◆ What is expected: Could the data below be retyped exactly, without its pictures?
········
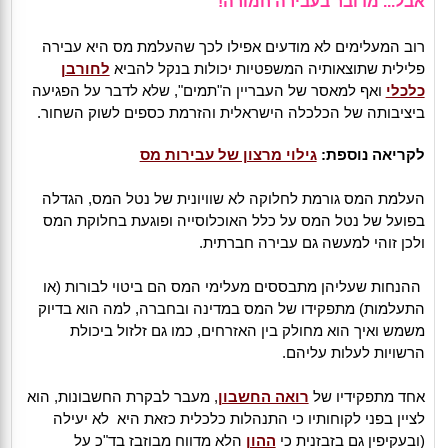
אבל... מדובר בעבירה חמורה!
רוב המעלימים לא מודעים אפילו לכך שהעלמת מס היא עבירה
פלילית שתוצאותיה המשפטיות יכולות בנקל להביא
לחורבן
כלכלי
ואף למאסר של העבריין ה"תמים", שלא לדבר על הפגיעה
ביציבותה של הכלכלה הישראלית והזרמת כספים לשוק השחור.
לקריאה נוספת:
גילוי מרצון של עבירות מס
העלמת המס גורמת לחלוקה לא שוויונית של נטל המס, הגדלה
בפועל של נטל המס על כלל האוכלוסייה ופוגעת בחלוקת המס
ולכן זוהי למעשה גם עבירה חברתית.
ההנחות שעליהן מתבססים מעלימי המס הם ביטוי לבורות (או
התעלמות) מתפקידו של המס במדינה ובחברה, למה הוא בדיוק
משמש ואיך הוא מחולק בין האזרחים, כמו גם זלזול ביכולת
הרשויות לעלות עליהם.
אחד מתפקידיו של
רואה החשבון
, מעבר לבקרת החשבונות, הוא
לציין בפני לקוחותיו כי התנהלות כלכלית כזאת היא לא יעילה
(ובעקיפין גם בזבזנית כי
ההון
הלא מדווח מבוזבז בד"כ על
········
◆ Output:
אבל... מדובר בעבירה חמורה!
רוב המעלימים לא מודעים אפילו לכך שהעלמת מס היא עבירה
פלילית שתוצאותיה המשפטיות יכולות בנקל להביא
לחורבן
כלכלי
ואף למאסר של העבריין ה"תמים", שלא לדבר על הפגיעה
ביציבותה של הכלכלה הישראלית והזרמת כספים לשוק השחור.
לקריאה נוספת:
גילוי מרצון של עבירות מס
העלמת המס גורמת לחלוקה לא שוויונית של נטל המס, הגדלה
בפועל של נטל המס על כלל האוכלוסייה ופוגעת בחלוקת המס
ולכן זוהי למעשה גם עבירה חברתית.
ההנחות שעליהן מתבססים מעלימי המס הם ביטוי לבורות (או
התעלמות) מתפקידו של המס במדינה ובחברה, למה הוא בדיוק
משמש ואיך הוא מחולק בין האזרחים, כמו גם זלזול ביכולת
הרשויות לעלות עליהם.
אחד מתפקידיו של
רואה החשבון
, מעבר לבקרת החשבונות, הוא
לציין בפני לקוחותיו כי התנהלות כלכלית כזאת היא לא יעילה
(ובעקיפין גם בזבזנית כי
ההון
הלא מדווח מבוזבז בד"כ על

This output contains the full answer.